N'étant a priori pas une fan de littérature fantastico-onirique, j'aurais pu mettre 4/5 à ce roman mais j'ajoute une demi étoile car l'intrication habile des genres (mythique, psychologique) m'a fait non seulement aimer, comprendre, mais aussi m'amuser à chercher le sens et l'issue de ce texte : J'ai adoré suivre la piste des indices semés par l'auteur dans ses textes (objet ou action, formulation, clins d'oeil - il joue aussi avec lui-même). Explorer le dédale de l'esprit humain.
Comme dans La Maison des feuilles, je m'attendais à ce que l'auteur nous laisse avec notre propre interprétation mais il a finalement pris la peine de nous offrir une très jolie fin, moins ouverte que Danielewski mais malicieuse… Une imbrication réussie de mythes, de psychologie, d'imaginaire, d'amour, et aussi de mise en page qui aide encore à l'immersion et à la compréhension du processus décrit par l'auteur. La mise en page, que j'avais trouvé sans intérêt dans Charognards, fait ici sens et sert la lecture, comme dans La Maison des feuilles. Même si j'avoue avoir laissé le personnage se débattre avec les passages codés qui me paraissaient complexes, l'auteur nous met en succès avec des détails parlant qui se recoupent dans les différents récits (j'ai beaucoup aimé le verre d'eau par exemple, la façon dont les idées poisseuses prenaient vie). C'est une lecture moins extraordinairement foisonnante que La Maison des feuilles : Elle peut donc souffrir de passer après cet OLNI. Pourtant, elle demeure une oeuvre à part entière d'une vraie originalité, intéressante pour le savant mélange des genres opéré par l'auteur.

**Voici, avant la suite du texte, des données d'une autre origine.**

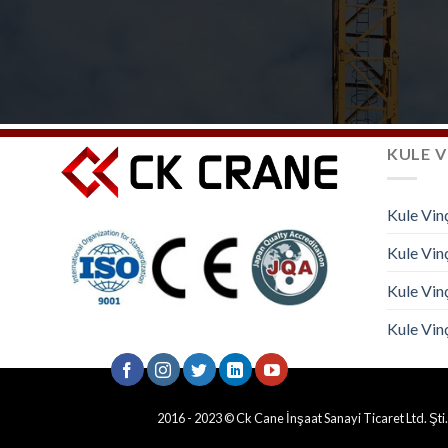
KULE V
Kule Vin
Kule Vinç
Kule Vin
Kule Vinç
2016 - 2023 © Ck Cane İnşaat Sanayi Ticaret Ltd. Şti.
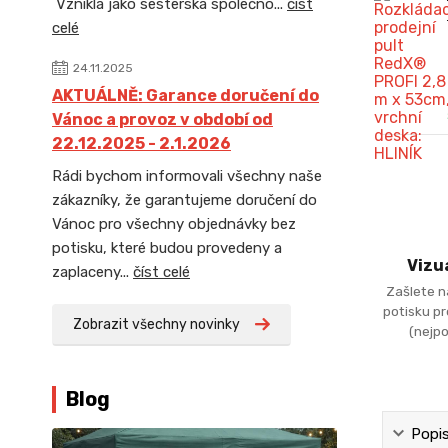
Vznikla jako sesterská společno...
číst
celé
24.11.2025
AKTUÁLNĚ: Garance doručení do
Vánoc a provoz v období od
22.12.2025 - 2.1.2026
Rádi bychom informovali všechny naše
zákazníky, že garantujeme doručení do
Vánoc pro všechny objednávky bez
potisku, které budou provedeny a
Vizu
zaplaceny...
číst celé
Zašlete n
potisku p
Zobrazit všechny novinky
(nejpo
Blog
Popi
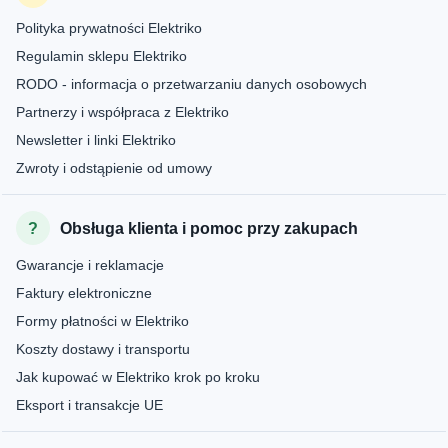
Polityka prywatności Elektriko
Regulamin sklepu Elektriko
RODO - informacja o przetwarzaniu danych osobowych
Partnerzy i współpraca z Elektriko
Newsletter i linki Elektriko
Zwroty i odstąpienie od umowy
Obsługa klienta i pomoc przy zakupach
Gwarancje i reklamacje
Faktury elektroniczne
Formy płatności w Elektriko
Koszty dostawy i transportu
Jak kupować w Elektriko krok po kroku
Eksport i transakcje UE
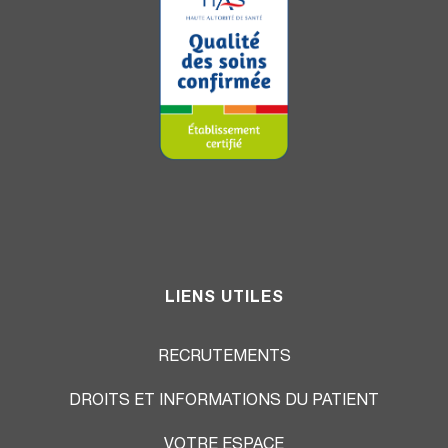
LIENS UTILES
RECRUTEMENTS
DROITS ET INFORMATIONS DU PATIENT
VOTRE ESPACE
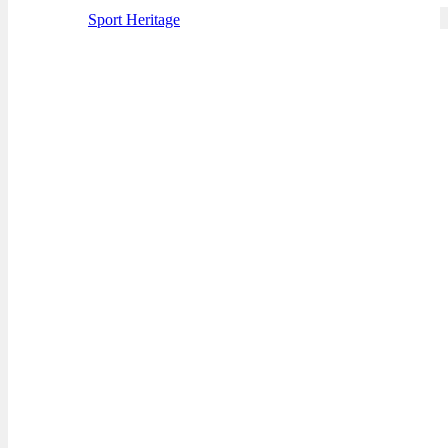
Sport Heritage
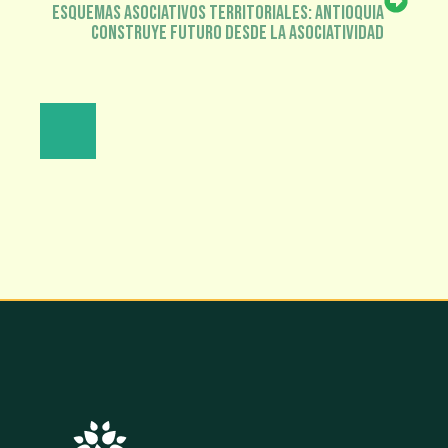
Esquemas Asociativos Territoriales: Antioquia
Construye Futuro desde la Asociatividad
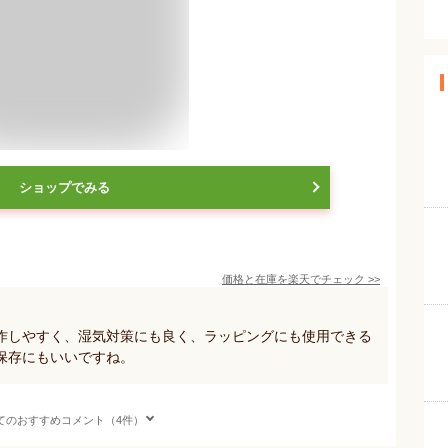
ショップでみる
価格と在庫を
楽天
でチェック
>>
作しやすく、湿気対策にも良く、ラッピングにも使用できる
保存にもいいですね。
てのおすすめコメント（4件）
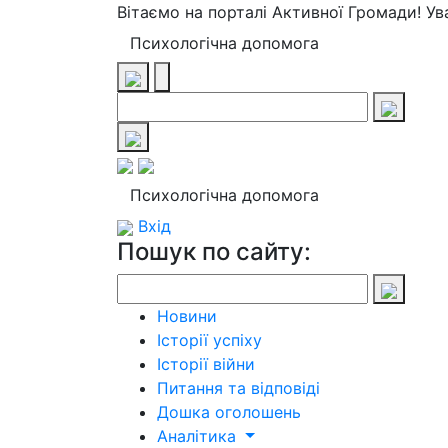
Вітаємо на порталі Активної Громади! У
Психологічна допомога
Психологічна допомога
Вхід
Пошук по сайту:
Новини
Історії успіху
Історії війни
Питання та відповіді
Дошка оголошень
Аналітика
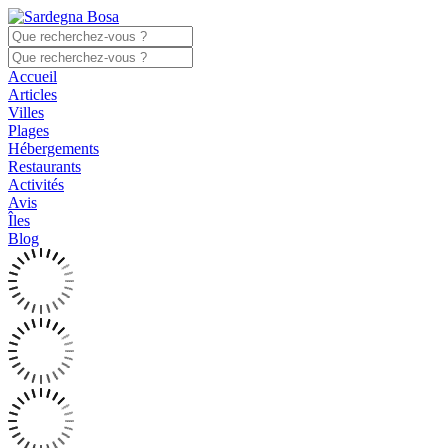
Accueil
Articles
Villes
Plages
Hébergements
Restaurants
Activités
Avis
Îles
Blog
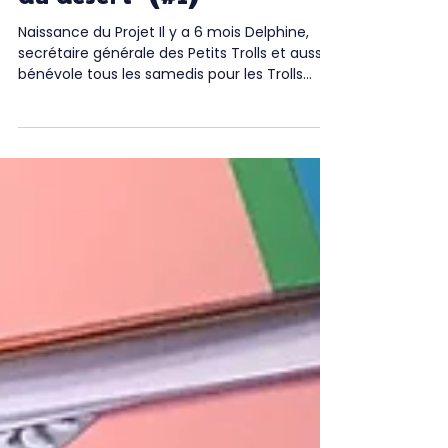
Projet solidaire “Les Puits
du désert” (#1)
Naissance du Projet Il y a 6 mois Delphine,
secrétaire générale des Petits Trolls et aussi
bénévole tous les samedis pour les Trolls...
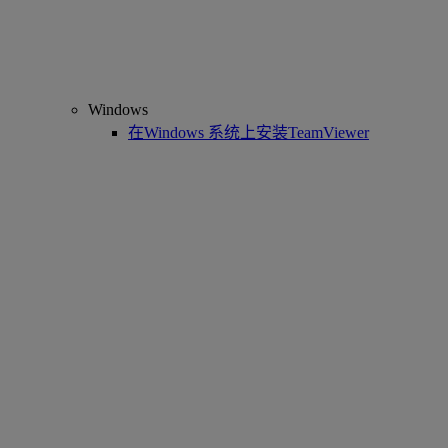
Windows
在Windows 系统上安装TeamViewer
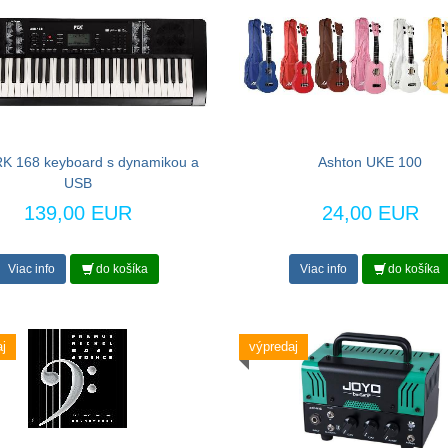
K 168 keyboard s dynamikou a
Ashton UKE 100
USB
139,00 EUR
24,00 EUR
Viac info
do košíka
Viac info
do košíka
j
výpredaj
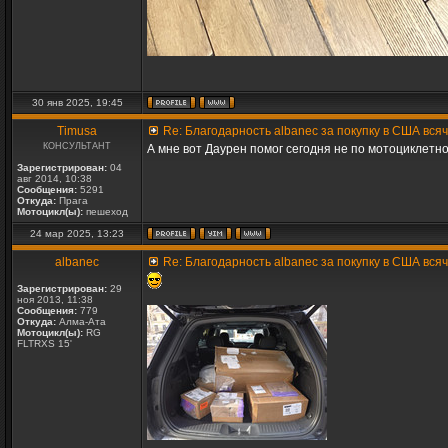
30 янв 2025, 19:45
Timusa
Re: Благодарность albanec за покупку в США вся
КОНСУЛЬТАНТ
А мне вот Даурен помог сегодня не по мотоциклетно
Зарегистрирован:
04
авг 2014, 10:38
Сообщения:
5291
Откуда:
Прага
Мотоцикл(ы):
пешеход
24 мар 2025, 13:23
albanec
Re: Благодарность albanec за покупку в США вся
Зарегистрирован:
29
ноя 2013, 11:38
Сообщения:
779
Откуда:
Алма-Ата
Мотоцикл(ы):
RG
FLTRXS 15'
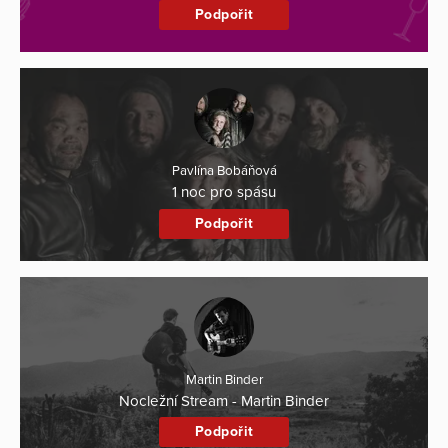
Podpořit
Pavlína Bobáňová
1 noc pro spásu
Podpořit
Martin Binder
Nocležní Stream - Martin Binder
Podpořit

Mais vous savez le plus dingue dans cette histoire ? C'est que même la partie « conceptuelle », où des idées s'animent et font entrer Eric dans un monde parallèle, j'y ai cru. Même si j'ai préféré la quête de sens à l'aventure imaginaire en elle-même, ça m'a paru imaginable, à moi la terre à terre ! Tout est palpable et on comprend bien l'idée de l'auteur, espérant que cette escapade conceptuelle permettra à Eric de trouver le temps, les mots et la force pour boucler la boucle de son destin. J'étais dans la tête d'Eric, j'ai vécu son amour et ses tourments, son vertige devant la peur du vide, le poids de cette culpabilité idiote qui le déséquilibre, et menace de le faire plonger à son tour dans les dents d'une mer pleine de dangers. Une histoire bien ficelée, qui fait son effet.